The majority of the participants spoke of encountering different issues during the intervention. The major issues were the uncertainties regarding acupoint selection and manipulation strength. However, the participants actively solved the problem of acupoint selection by turning to manipulation videos and books, communicating with the TCM practitioner, or checking information on the Internet. “The first problem is the accuracy of the acupoints, and the second problem is whether we’re using the appropriate strength. I basically solved these problems by taking a video of my own tuina practice, then taking (a video) at each acupoint and sending them to the teacher for further consultation.” (PTA-FG-03).

Some of the participants viewed pediatric tuina conducted by themselves as less efficient than that conducted by TCM practitioners. A participant expressed this perception as follows: “I don't know whether it’s my problem of strength or other problems, but I feel that the effect will be a little slower than what the doctor is saying…” (PTA-FG-01).

Several parents were unsure whether the prescription should be adjusted in time in accordance with the changes in several factors (e.g. the season and children’s signs and symptoms). “I still have a concern, that is, the adjustment of the acupoints. For example, his coated tongue will change again through tuina, or his liver qi is very high, and we always want to relieve his liver qi. Now, do the acupoints need to be adjusted again? Do you need to change them with the four seasons? Will the pressing of the same acupoints become useless after a long time, the way that drug resistance develops after a long time?” (PTA-FG-13).

Limitation of online tcm pattern identification

The participants identified several problems, which mainly focused on TCM pattern identification, given that they implemented the intervention via online methods. A parent expressed her concerns about the accuracy of online TCM pattern identification. “As far as I am concerned, does the TCM pattern identification need to be more detailed? How can you be sure if you do not see the child face-to-face? I have nothing to worry about except that the accuracy of TCM pattern identification is a little low.” (PTA-FG-06).

Another parent doubted the comprehensiveness of TCM pattern identification: “Traditional Chinese medicine still has four ways of diagnosis: looking, listening, questioning, and feeling the pulse. Pulse feeling is needed for children…. This (approach) may not be comprehensive when only the coated tongue is examined, and faces are not examined. (PTA-FG-04).


This work is the first qualitative study to explore the facilitators and barriers in implementing parent-administered pediatric tuina. Qualitative data might enable the exploration of remarkable points that need to be examined quantitatively in further studies [53] and suggested that pediatric tuina has perceived benefits for the sleep quality and appetite of children and parent–child relationships but had little effect on improving children’s attention. The implementation of the intervention was feasible and acceptable for most of the parents and resulted in good adherence. The parents were satisfied with the professional support that they received and expected to receive long-term guidance and support. However, one component of the intervention, specifically, online TCM consultation was perceived to have limited accuracy, thereby leading to doubts about the accuracy of TCM pattern identification. This doubt was regarded as a major barrier.

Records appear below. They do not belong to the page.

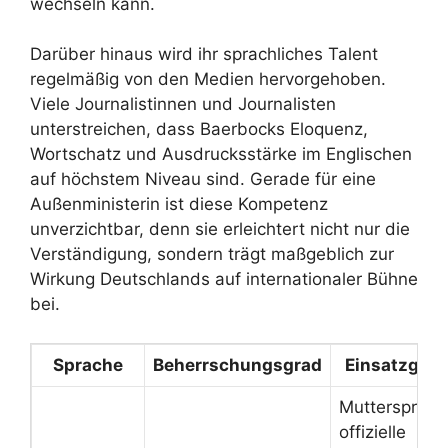
wechseln kann.
Darüber hinaus wird ihr sprachliches Talent
regelmäßig von den Medien hervorgehoben.
Viele Journalistinnen und Journalisten
unterstreichen, dass Baerbocks Eloquenz,
Wortschatz und Ausdrucksstärke im Englischen
auf höchstem Niveau sind. Gerade für eine
Außenministerin ist diese Kompetenz
unverzichtbar, denn sie erleichtert nicht nur die
Verständigung, sondern trägt maßgeblich zur
Wirkung Deutschlands auf internationaler Bühne
bei.
Sprache
Beherrschungsgrad
Einsatzgebi
Muttersprach
offizielle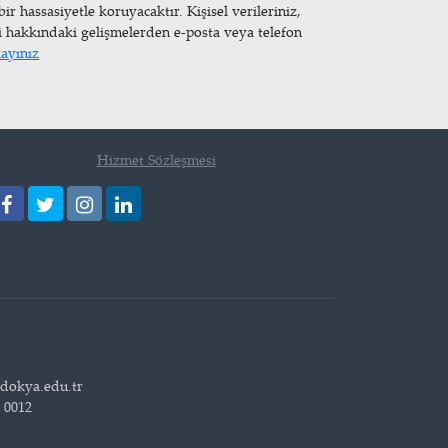
hassasiyetle koruyacaktır. Kişisel verileriniz,
i hakkındaki gelişmelerden e-posta veya telefon
layınız
Hizmet Sözleşmesi
adokya.edu.tr
8 0012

The potential participant-centered improvements in the appetite and sleep quality of children found in this work were in line with the quantitative findings of previous clinical studies. Several clinical trials suggested the beneficial effects of pediatric tuina on children’s sleep quality in other pediatric conditions, such as adenoid hypertrophy [54], tourette syndrome [55], fever [56], and health maintenance [57], but no study on ADHD preschool children. A meta-analysis of 16 RCTs on the effects of baby massage for sleep quality showed that pediatric massage improved the sleep quality of infants (SMD = 0.70; 95% CI =  − 0.05 to 1.46; p = 0.07) [58]. In addition, the effects of pediatric tuina on children’s appetite was supported by several studies. A meta-analysis on pediatric massage for anorexia in children showed that massage was significantly better than medication regarding clinical effective rate (RR = 1.31, 95% CI = 1.24–1.38) [59]. Another meta-analysis suggested that pediatric tuina was superior to medication improving the food intake [13]. However, studies on improving sleep and appetite in ADHD children are lacking. Our finding suggested parent–child relationship has been improved during the pediatric tuina intervention. The effects on parent–child relationships might be related to parent training and administration patterns. A systematic review of five RCTs on parent training interventions for ADHD in children suggested that parent training might have beneficial effects on the behavior of children, reduce parental stress, and enhance parental confidence [60]. The improvements in parents and children might benefit the relationship between parents and children. Although these trainings were mostly on behavioral interventions, parent-delivered pediatric tuina increased family companionship, which is closely related to the progression of ADHD in children [61].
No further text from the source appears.